**HOW TO COMPLETE THIS TASK**. Below are some records. Return exactly the lines from the one containing "[Auf Twitter teilen] (656, 740)" through the one containing "11/18日 欠航のお知らせ (35, 1296)", both included, and only those.

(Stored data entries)
********

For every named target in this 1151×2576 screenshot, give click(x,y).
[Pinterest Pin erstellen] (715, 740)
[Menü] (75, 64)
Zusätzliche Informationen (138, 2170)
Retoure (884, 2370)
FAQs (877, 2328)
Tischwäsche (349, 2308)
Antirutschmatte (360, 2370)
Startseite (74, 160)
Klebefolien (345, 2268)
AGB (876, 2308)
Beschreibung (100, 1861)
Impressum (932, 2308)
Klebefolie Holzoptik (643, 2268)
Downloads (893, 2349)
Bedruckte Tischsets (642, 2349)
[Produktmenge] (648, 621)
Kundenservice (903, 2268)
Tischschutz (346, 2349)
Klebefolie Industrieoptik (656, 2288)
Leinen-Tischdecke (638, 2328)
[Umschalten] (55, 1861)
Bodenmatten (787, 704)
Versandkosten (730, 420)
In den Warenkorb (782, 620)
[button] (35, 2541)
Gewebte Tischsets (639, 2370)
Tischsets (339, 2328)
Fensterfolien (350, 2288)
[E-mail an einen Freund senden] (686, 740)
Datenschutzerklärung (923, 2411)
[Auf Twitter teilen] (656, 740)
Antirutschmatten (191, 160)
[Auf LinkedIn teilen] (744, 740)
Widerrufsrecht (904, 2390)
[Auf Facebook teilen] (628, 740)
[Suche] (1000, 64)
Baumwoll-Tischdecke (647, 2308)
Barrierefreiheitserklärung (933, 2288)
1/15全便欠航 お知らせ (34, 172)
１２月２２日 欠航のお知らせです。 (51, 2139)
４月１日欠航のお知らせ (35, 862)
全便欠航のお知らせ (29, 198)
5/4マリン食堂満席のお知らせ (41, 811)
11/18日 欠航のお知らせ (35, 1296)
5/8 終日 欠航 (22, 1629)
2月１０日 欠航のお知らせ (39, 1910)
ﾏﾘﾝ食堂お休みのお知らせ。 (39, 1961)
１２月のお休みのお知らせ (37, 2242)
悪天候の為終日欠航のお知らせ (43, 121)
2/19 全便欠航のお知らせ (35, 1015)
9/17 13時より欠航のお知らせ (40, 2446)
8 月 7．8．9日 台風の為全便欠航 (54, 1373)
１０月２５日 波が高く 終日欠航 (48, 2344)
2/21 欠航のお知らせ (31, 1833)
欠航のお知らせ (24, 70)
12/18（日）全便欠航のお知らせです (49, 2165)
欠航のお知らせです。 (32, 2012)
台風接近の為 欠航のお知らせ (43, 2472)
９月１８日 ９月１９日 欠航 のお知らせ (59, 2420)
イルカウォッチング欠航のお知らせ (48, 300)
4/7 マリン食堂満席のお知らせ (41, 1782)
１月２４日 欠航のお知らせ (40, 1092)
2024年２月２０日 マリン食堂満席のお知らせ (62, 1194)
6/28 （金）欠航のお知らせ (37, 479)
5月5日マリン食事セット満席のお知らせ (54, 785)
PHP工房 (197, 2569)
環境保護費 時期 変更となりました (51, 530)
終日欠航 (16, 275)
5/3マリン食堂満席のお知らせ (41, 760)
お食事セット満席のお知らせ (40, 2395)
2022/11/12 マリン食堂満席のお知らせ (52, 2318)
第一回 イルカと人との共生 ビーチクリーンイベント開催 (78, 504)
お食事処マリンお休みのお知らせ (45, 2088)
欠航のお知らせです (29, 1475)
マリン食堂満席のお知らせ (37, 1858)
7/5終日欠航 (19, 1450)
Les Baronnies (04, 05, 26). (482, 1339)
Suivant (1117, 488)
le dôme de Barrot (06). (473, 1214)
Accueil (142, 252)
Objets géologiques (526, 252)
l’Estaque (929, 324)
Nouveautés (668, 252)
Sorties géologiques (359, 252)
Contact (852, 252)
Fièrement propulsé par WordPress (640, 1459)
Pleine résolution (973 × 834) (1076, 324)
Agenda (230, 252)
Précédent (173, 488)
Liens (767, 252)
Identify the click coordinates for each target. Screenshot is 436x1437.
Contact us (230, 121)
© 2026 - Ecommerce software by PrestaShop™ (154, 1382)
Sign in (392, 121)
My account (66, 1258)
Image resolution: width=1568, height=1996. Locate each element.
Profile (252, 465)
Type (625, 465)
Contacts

********

**ANSWER FOR THIS EXERCISE**.
[Auf Twitter teilen] (656, 740)
Antirutschmatten (191, 160)
[Auf LinkedIn teilen] (744, 740)
Widerrufsrecht (904, 2390)
[Auf Facebook teilen] (628, 740)
[Suche] (1000, 64)
Baumwoll-Tischdecke (647, 2308)
Barrierefreiheitserklärung (933, 2288)
1/15全便欠航 お知らせ (34, 172)
１２月２２日 欠航のお知らせです。 (51, 2139)
４月１日欠航のお知らせ (35, 862)
全便欠航のお知らせ (29, 198)
5/4マリン食堂満席のお知らせ (41, 811)
11/18日 欠航のお知らせ (35, 1296)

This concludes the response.